── Task material

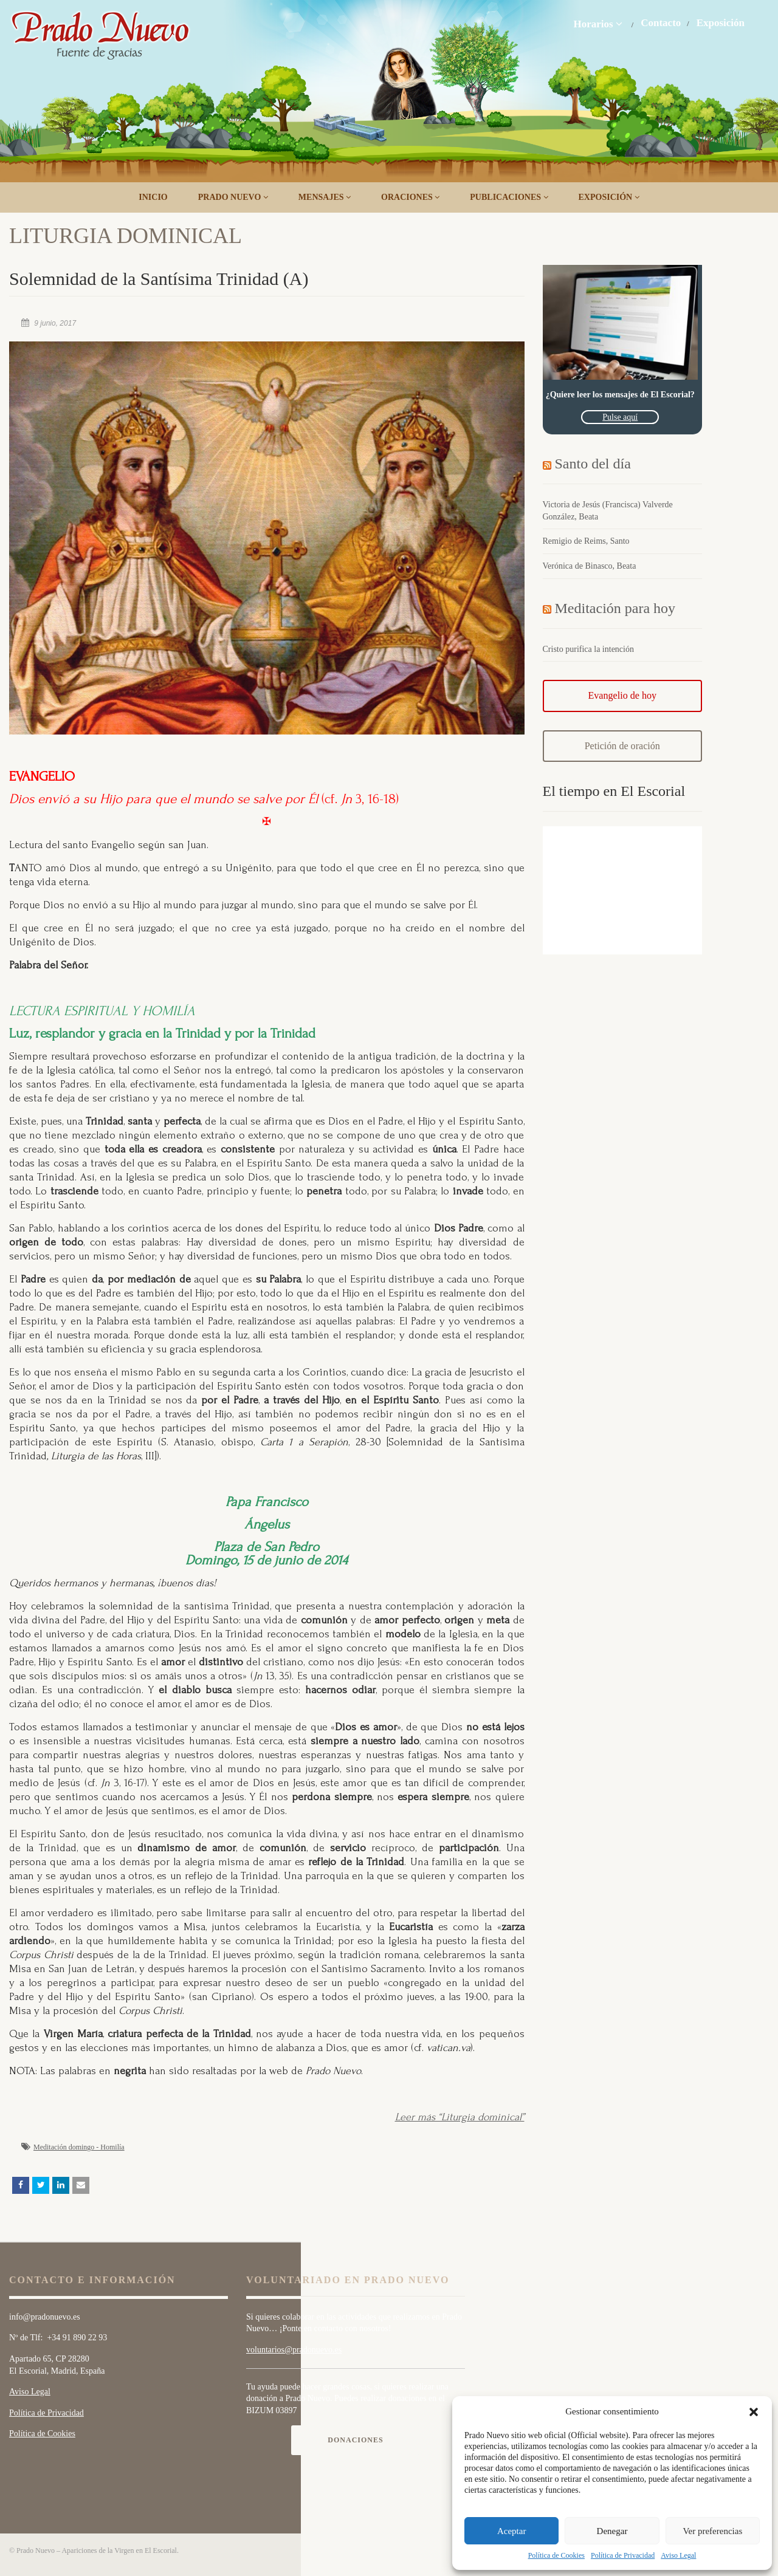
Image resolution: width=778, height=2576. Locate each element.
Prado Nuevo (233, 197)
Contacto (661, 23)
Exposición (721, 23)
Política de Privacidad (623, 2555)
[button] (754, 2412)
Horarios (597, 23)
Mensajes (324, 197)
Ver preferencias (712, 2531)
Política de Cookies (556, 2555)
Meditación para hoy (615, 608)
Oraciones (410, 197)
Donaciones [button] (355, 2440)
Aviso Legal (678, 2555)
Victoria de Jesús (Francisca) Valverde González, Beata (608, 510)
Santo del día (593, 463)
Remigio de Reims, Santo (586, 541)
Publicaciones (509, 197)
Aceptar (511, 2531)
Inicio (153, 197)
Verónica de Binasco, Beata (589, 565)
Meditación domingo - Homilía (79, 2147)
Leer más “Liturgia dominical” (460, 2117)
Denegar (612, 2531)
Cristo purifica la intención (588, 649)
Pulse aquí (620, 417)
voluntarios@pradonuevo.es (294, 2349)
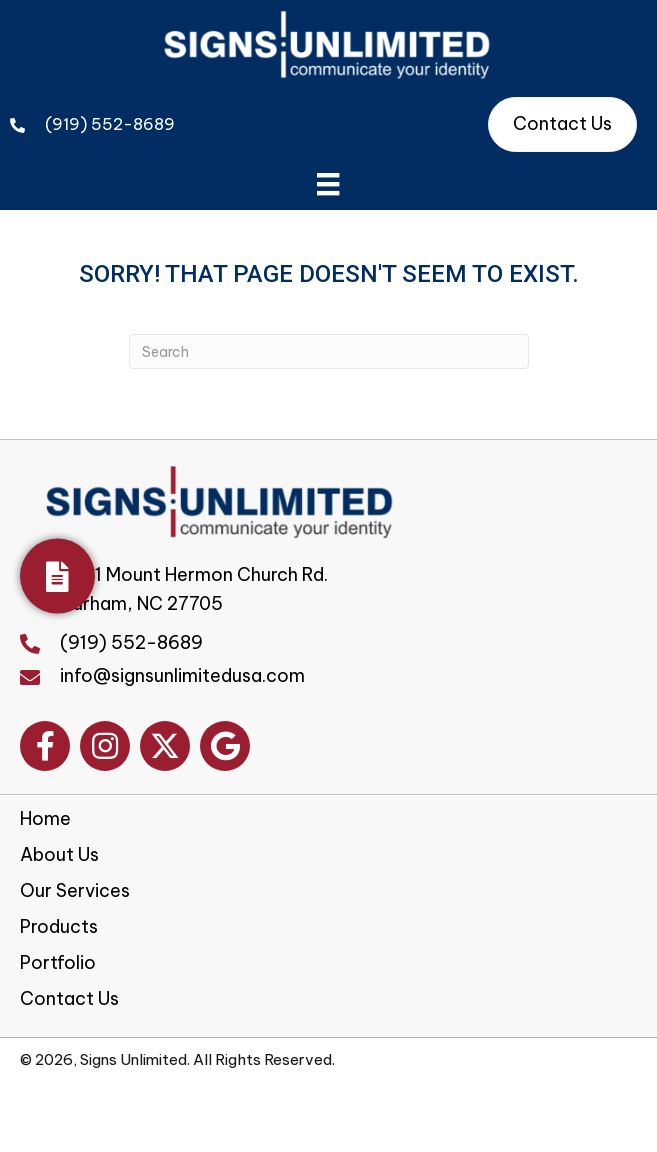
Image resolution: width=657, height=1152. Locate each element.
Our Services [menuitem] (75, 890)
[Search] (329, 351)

────
── Task material

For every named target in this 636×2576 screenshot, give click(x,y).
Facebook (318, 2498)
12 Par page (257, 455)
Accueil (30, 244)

────

## Assignment:
Everything from the line above that contains "Donaciones [button] (355, 2440)" down to the line that contains "[Search] (329, 351)" must be reproduced exactly, both ends included. Omit the pictures.

## Solved exercise:
Donaciones [button] (355, 2440)
Aviso Legal (678, 2555)
Victoria de Jesús (Francisca) Valverde González, Beata (608, 510)
Santo del día (593, 463)
Remigio de Reims, Santo (586, 541)
Publicaciones (509, 197)
Aceptar (511, 2531)
Inicio (153, 197)
Verónica de Binasco, Beata (589, 565)
Meditación domingo - Homilía (79, 2147)
Leer más “Liturgia dominical” (460, 2117)
Denegar (612, 2531)
Cristo purifica la intención (588, 649)
Pulse aquí (620, 417)
voluntarios@pradonuevo.es (294, 2349)
Image resolution: width=657, height=1152. Locate each element.
Our Services [menuitem] (75, 890)
[Search] (329, 351)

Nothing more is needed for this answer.